J Viral Hepat. 1996 Nov;3(6):329-32. doi: 10.1111/j.1365-2893.1996.tb00106.x.
Chronic hepatitis C virus (HCV) infections are often associated with extrahepatic immunological manifestations, including various autoimmune disorders. The aims of this study were to determine the prevalence of HCV markers in patients with myasthenia gravis (MG) and to determine any relationship with HCV infection.

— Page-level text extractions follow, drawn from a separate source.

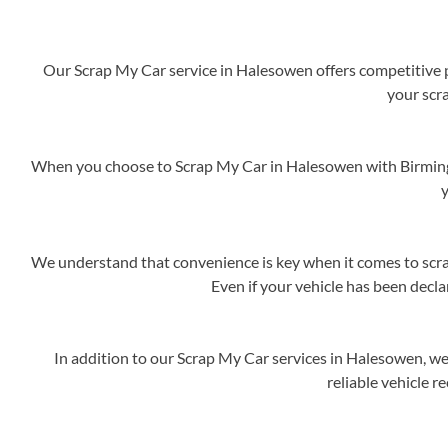
Our Scrap My Car service in Halesowen offers competitive pr
your scra
When you choose to Scrap My Car in Halesowen with Birmingh
y
We understand that convenience is key when it comes to scrap
Even if your vehicle has been decla
In addition to our Scrap My Car services in Halesowen, we
reliable vehicle r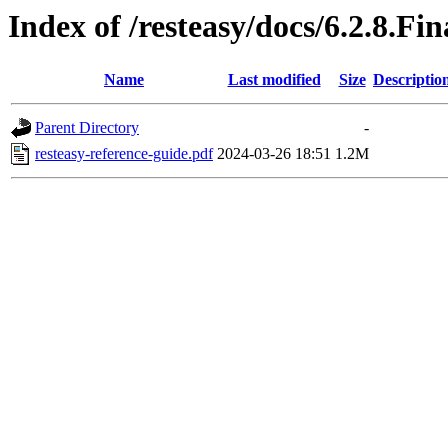
Index of /resteasy/docs/6.2.8.Fi
Name
Last modified
Size
Descriptio
Parent Directory
-
resteasy-reference-guide.pdf
2024-03-26 18:51
1.2M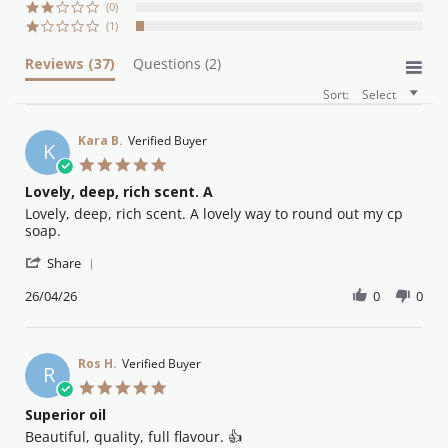
(0)
(1)
Reviews
(37)
Questions
(2)
Sort:
Select
Kara B.
Verified Buyer
K
5.0
star
Lovely, deep, rich scent. A
rating
Review
review
Lovely, deep, rich scent. A lovely way to round out my cp
by
stating
soap.
Kara
Lovely,
'
B.
deep,
Share
Share
on
rich
Review
26/04/26
0
0
26
scent.
by
Apr
A
Kara
2026
B.
on
Ros H.
Verified Buyer
R
26
5.0
Apr
star
Superior oil
2026
rating
Review
review
Beautiful, quality, full flavour. 👍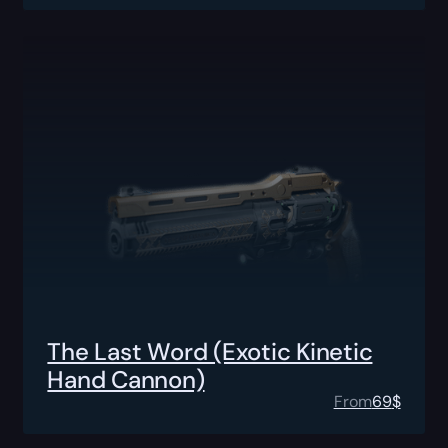
The Last Word (Exotic Kinetic
Hand Cannon)
From
69
$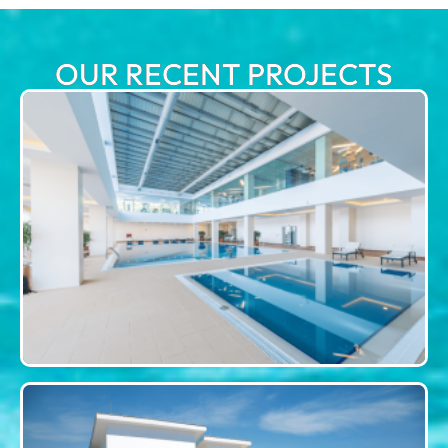
OUR RECENT PROJECTS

Eighty-three patients with MG. 40 men aged 20-93 years and 43 women aged 13-87 years (mean age 54 years) were studied. The MG patients were positive for antibody to acetylcholine receptor in addition, their sera was analysed for antibody to HCV (HCVAb) and HCV RNA, HCVAb was detected in two of the 83 patients (2.4%). Four patients were repeatedly HCV RNA positive. They were infected by HCV genotype 1 (one patient), HCV genotype 2a (two patients) and an undetermined HCV genotype in one patient. They received plasmapheresis or intravenous immunoglobulin treatment. Among the four patients, one was infected after the onset of MG without receiving a blood transfusion or using intravenous drugs. The other three had chronic hepatitis C which was discovered at the same time as MG and only one patient had been exposed to blood products. The prevalence of HCV markers in patients with MG (4.8%) was higher than that reported for the general French population, about 1%. This prevalence is similar to that occurring in patients exposed to plasmapheresis or intravenous immunoglobulin. In conclusion, HCV appears to play little, if any, role in causing MG. The higher prevalence of infection among MG patients may be related to transmission in the course of therapy.
慢性丙型肝炎病毒(HCV)感染常伴有肝外免疫表现,包括各种自身免疫性疾病。本研究的目的是确定重症肌无力(MG)患者中HCV标志物的流行率,并确定其与HCV感染的关系。研究了83例MG患者,其中40例男性,年龄20 - 93岁,43例女性,年龄13 - 87岁(平均年龄54岁)。MG患者乙酰胆碱受体抗体呈阳性,此外,对他们的血清进行了抗HCV(HCVAb)和HCV RNA检测,83例患者中有2例(2.4%)检测到HCVAb。4例患者HCV RNA反复阳性。他们分别感染了HCV 1型(1例患者)、HCV 2a型(2例患者),1例患者感染的HCV基因型未确定。他们接受了血浆置换或静脉注射免疫球蛋白治疗。在这4例患者中,1例在MG发病后感染,未接受输血或使用静脉药物。另外3例患有慢性丙型肝炎,与MG同时发现,只有1例患者接触过血液制品。MG患者中HCV标志物的流行率(4.8%)高于法国普通人群报道的约1%。这一流行率与接受血浆置换或静脉注射免疫球蛋白治疗的患者相似。总之,HCV在导致MG方面似乎几乎没有作用。MG患者中较高的感染率可能与治疗过程中的传播有关。